• WHAT NEEDS TO BE DONE:
If an entry holds a picture, leave the picture out and copy the rest exactly.

Transcribed page contents:
--------------------------------

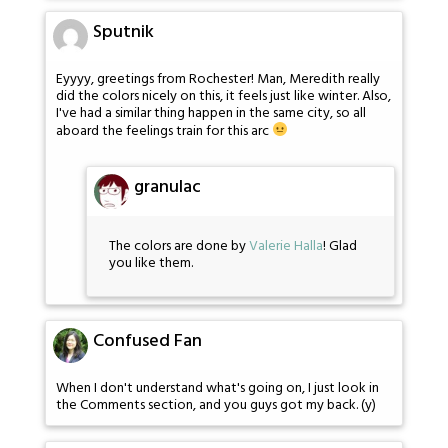
Sputnik
Eyyyy, greetings from Rochester! Man, Meredith really
did the colors nicely on this, it feels just like winter. Also,
I've had a similar thing happen in the same city, so all
aboard the feelings train for this arc
granulac
The colors are done by
Valerie Halla
! Glad
you like them.
Confused Fan
When I don't understand what's going on, I just look in
the Comments section, and you guys got my back. (y)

--------------------------------

• ANSWER TO THIS EXERCISE:
Sputnik
Eyyyy, greetings from Rochester! Man, Meredith really
did the colors nicely on this, it feels just like winter. Also,
I've had a similar thing happen in the same city, so all
aboard the feelings train for this arc
granulac
The colors are done by
Valerie Halla
! Glad
you like them.
Confused Fan
When I don't understand what's going on, I just look in
the Comments section, and you guys got my back. (y)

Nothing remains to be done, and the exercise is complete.